The user experience for a website is unlike the user experience for traditional desktop software. Users do not download software; they visit a URL, which results in a web page being displayed. Although a typical web developer might not build a browser, or develop a plugin, they must understand the browser’s crucial role in web development.
Although we as web users might be tempted to think of an entire page being returned in a single HTTP response, this is not in fact what happens.
In reality, the experience of seeing a single web page is facilitated by the client’s browser, which requests the initial HTML page, then parses the returned HTML to find all the resources referenced from within it, like images, style sheets, and scripts. Only when all the files have been retrieved is the page fully loaded for the user, as shown in Figure 2.15. A single web page can reference dozens of files and requires many HTTP requests and responses.

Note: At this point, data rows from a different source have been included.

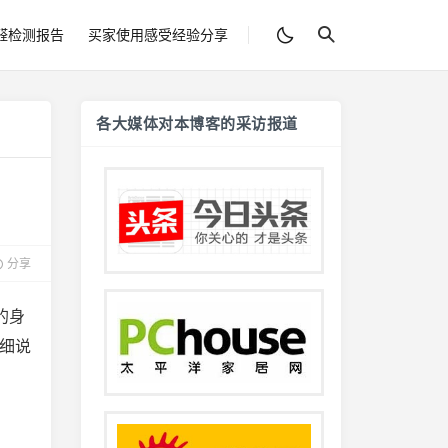
醛检测报告
买家使用感受经验分享
各大媒体对本博客的采访报道
分享
的身
细说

The fact that a single web page requires multiple resources, possibly from different domains, is the reality we must work with and be aware of. Modern browsers provide the developer with tools that can help us understand the HTTP traffic for a given page.
The algorithms within browsers to download, parse, layout, fetch assets, and create the final interactive page for the user are commonly referred to collectively as the rendering of the page and is a matter of great interest to web browser creators. This complex process is implemented differently for each browser and is one big reason that browsers format web pages differently, and load them with differing speeds.
While the mechanics and sequence of browser fetching, parsing, layout creation and Javascript parsing are interesting, we will focus on the browser-rendering process through a user-centric lens that provides a high-level framework to understand browser-rendering algorithms.
User-centric thinking measures how humans feel about things like delays and jumpy layouts, rather than measure precise things humans don’t care about like “how long until the DOM is loaded.” For this reason, human-centric measures are categorized around perceived loading performance, interactivity, and visual stability.
The perceived events that occur during the rendering process, depicted in Figure 2.16, are as follows:
Time to First Byte (TTFB): the time it takes for first byte for page to arrive at the browser. This metric is effectively measuring the latency (see Dive Deeper on CDNs in Chapter 1 for more detail) of the user’s connection.
First Paint (FP): the moment when a render (any change) is visible to the user in the previously blank browser screen. It tells the user that the site is working.
First Contentful Paint (FCP): measures the moment the first content is rendered. Ideally, the page’s primary navigation elements appear soon after FCP.
First Meaningful Paint (FMP): indicates when the browser has rendered the page’s primary content and the page now has some utility (it can be read). This metric was typically considered a key one in terms of performance evaluation, though Google now considers LCP to be more important.
Largest Contentful Paint (LCP): the moment in the loading process which denotes the time the largest element was drawn to the screen, be it a text block, image, or other content. This measure (at the time of writing) is considered one of the most important moments of the perceived loading process. According to Google’s Core Web Vitals metrics, to provide a good user experience, LCP should occur within 2.5 seconds after FP.8
Time to Interactive (TTI): the measure of when a page is fully ready and able to respond to user input. This measure is closest to the traditional “page ready” event. This metric is usually the other key one in terms of performance evaluation, since it determines when the user can actually use the page. As you will learn later in the book, the time it takes to parse and compile all the JavaScript on a page can dramatically lengthen the time it takes for a page to achieve TTI. According to Google’s Core Web Vitals metrics, a site should try to achieve a TTI of less than 5 seconds on average mobile hardware. This reference to average devices is important since there is a surprisingly large variance in the JavaScript parsing time with different devices. While the latest MacBook might be able to parse a single JavaScript library in under 100 ms, an older inexpensive cell phone might take 6000 ms to do that same parsing. Modern web browsers allow you to simulate a wide range of processer types and connection speeds in order to better evaluate the TTI for a wider range of users.
On Load: the event indicating everything is completely ready.
Cumulative Layout Shift (CLS): is not so much a measure of speed, but rather a measure of stability that explores how much a browser adjusts and moves content while preparing the final rendering. Have you ever tried to click on a link, but in the interval between moving your mouse and your actual click, the page has changed, for instance, added an advertisement above the content you are trying to click, and this has shifted the link lower and you ended up clicking the advertisement instead? If so, then you have experienced layout shift.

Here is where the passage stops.